The Middle East issues add to this already challenging environment.
Aside from these, we expect a decent crop harvest in our summer grains, oilseeds, sugarcane, fruits, wine, and vegetables.
We also expect the sector’s performance to remain at decent levels this year, as will employment conditions.
Still, not all is well. The above issues remain the sector’s major constraints.
So, when one looks at the news articles about the weaker confidence levels in South Africa’s agriculture, this is valuable context to keep in mind.

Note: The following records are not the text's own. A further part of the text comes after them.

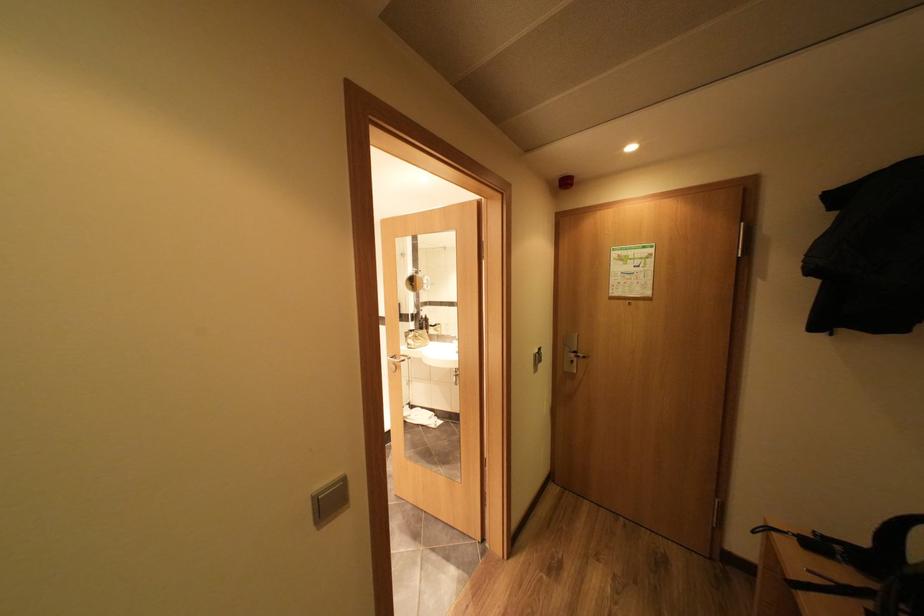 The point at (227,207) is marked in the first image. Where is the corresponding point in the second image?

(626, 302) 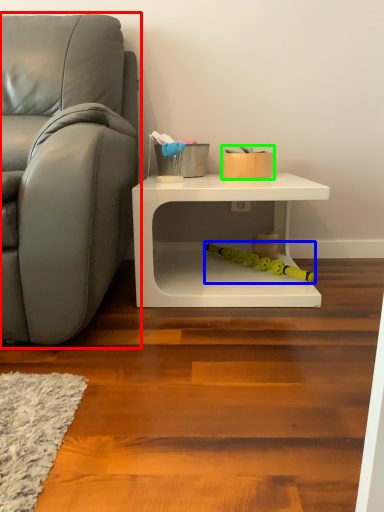 Question: Considering the real-world distances, which object is farthest from studio couch (highlighted by a red box)? toy (highlighted by a blue box) or toy (highlighted by a green box)?

Choices:
 (A) toy
 (B) toy

Answer: (A) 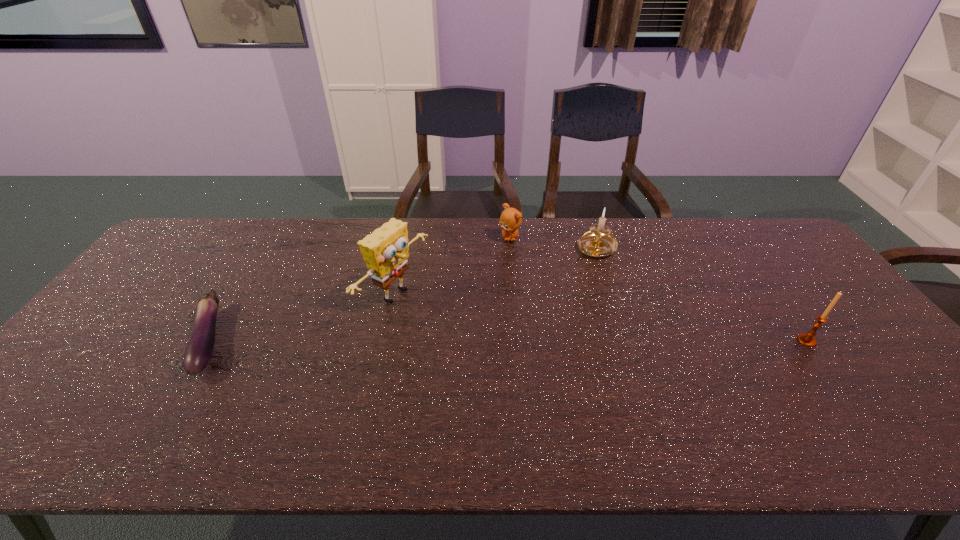 Identify the location of vacant space located on the back of the leftmost object. (242, 285).

Where is `free space located 0.260m on the back of the rightmost object`? This screenshot has width=960, height=540. free space located 0.260m on the back of the rightmost object is located at coordinates (756, 271).

At what (x,y) coordinates should I click in order to perform the action: click on free space located on the face of the second shortest object. Please return your answer as a coordinate pair (x, y). Looking at the image, I should click on (511, 298).

Locate an element on the screen. free space located 0.140m on the face of the second shortest object is located at coordinates (511, 271).

The width and height of the screenshot is (960, 540). I want to click on blank space located on the face of the second shortest object, so click(x=512, y=331).

Where is `free location located on the face of the tallest object`? The image size is (960, 540). free location located on the face of the tallest object is located at coordinates (545, 376).

Find the location of a particular element. This screenshot has width=960, height=540. free space located 0.110m on the face of the tallest object is located at coordinates (452, 329).

At what (x,y) coordinates should I click in order to perform the action: click on free space located 0.050m on the face of the tallest object. Please return your answer as a coordinate pair (x, y). Image resolution: width=960 pixels, height=540 pixels. Looking at the image, I should click on (434, 320).

The image size is (960, 540). I want to click on vacant space situated 0.070m on the handle side of the second object from right to left, so click(578, 271).

What are the coordinates of `blank space located on the handle side of the second object from right to left` in the screenshot? It's located at (570, 279). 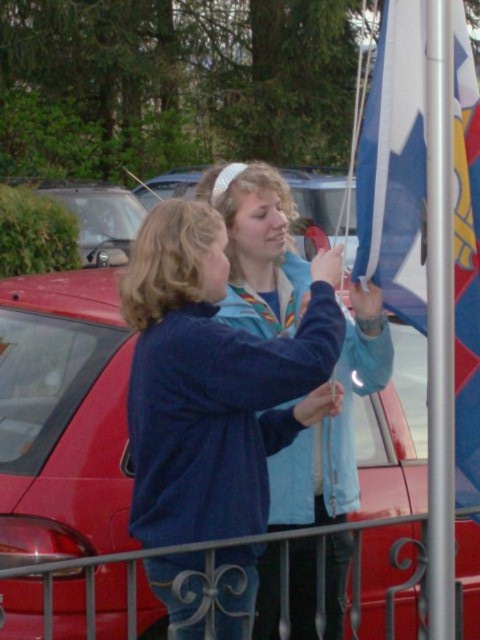 Question: Which point is farther from the camera taking this photo?

Choices:
 (A) (x=475, y=618)
 (B) (x=408, y=288)
 (C) (x=275, y=304)

Answer: (A)

Question: Does metallic red car at center have a smaller size compared to blue fleece jacket at center?

Choices:
 (A) no
 (B) yes

Answer: (A)

Question: Among these points, which one is nearest to the camera?

Choices:
 (A) (392, 145)
 (B) (80, 547)
 (C) (323, 420)

Answer: (A)

Question: Among these points, which one is nearest to the camera?

Choices:
 (A) (68, 369)
 (B) (471, 268)

Answer: (B)

Question: Can you confirm if metallic red car at center is positioned to the left of blue fleece jacket at center?

Choices:
 (A) no
 (B) yes

Answer: (B)

Question: Does metallic red car at center appear under blue fleece jacket at center?

Choices:
 (A) yes
 (B) no

Answer: (B) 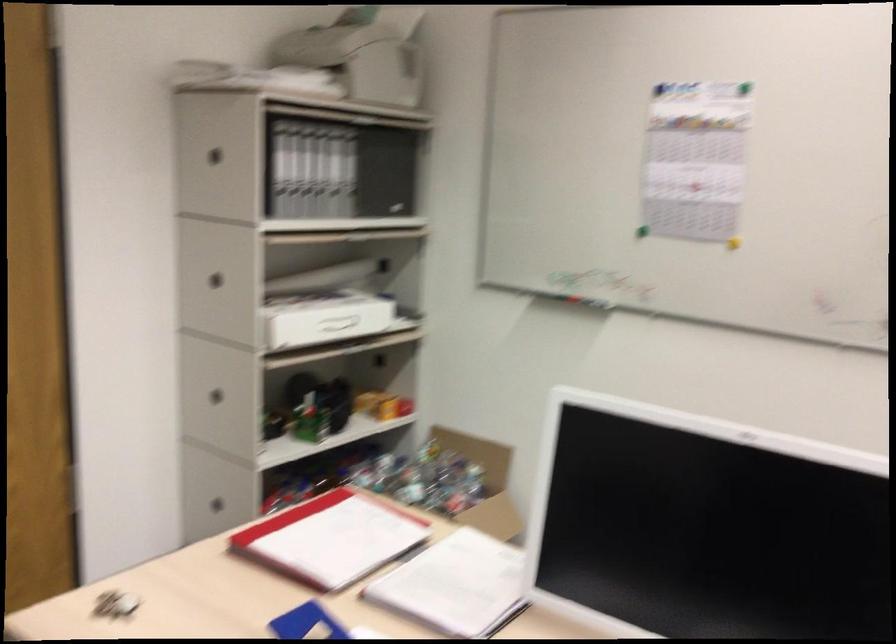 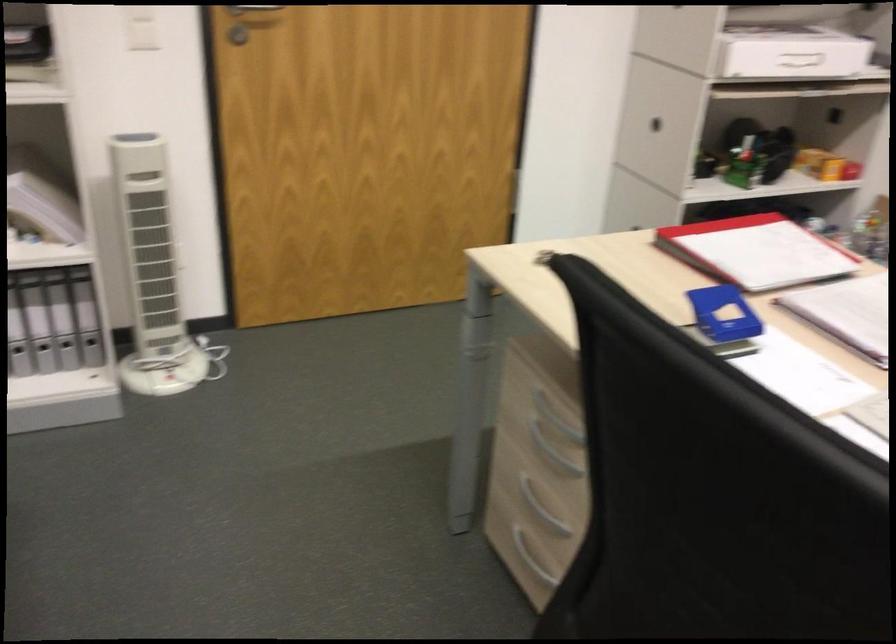 Where in the second image is the point corresponding to (213,397) from the first image?

(655, 124)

The Agbiz/IDC Agribusiness Confidence Index, a sentiment indicator in the sector, fell by 18 points in the first quarter of 2026 to 49. A level below the 50-neutral mark typically indicates pessimism.
Fertiliser supplies
Meanwhile, it’s probably fair to assume we will get a clearer view of fertiliser supplies for the 2026-2027 summer crop season in South Africa by around June. Indeed, we will be nearing the start of the season then, as plantings begin in October 2026.
Currently, we see price surges driven by fears of supply constraints. But we can’t be certain that supplies will remain constrained for some time, as we don’t know when the war will end or when logistics will clear to move the fertilisers.
Farmers globally, and here in South Africa, are paying higher fertiliser prices ahead of the start of the 2026-27 winter crop season, driven by the “fear” of supply constraints.
It is likely fair to assume we have some fertiliser supplies for now, but the uncertainty about the path ahead, combined with higher shipping costs, is driving up prices, among other factors.
Of course, domestically, we also don’t have much room for the government to cushion farmers in such times.
The challenges we are facing now are lower commodity prices and surging input costs, which are putting farmers in a tough financial position.
We are stuck with rising farm input costs because of “fear about fear”.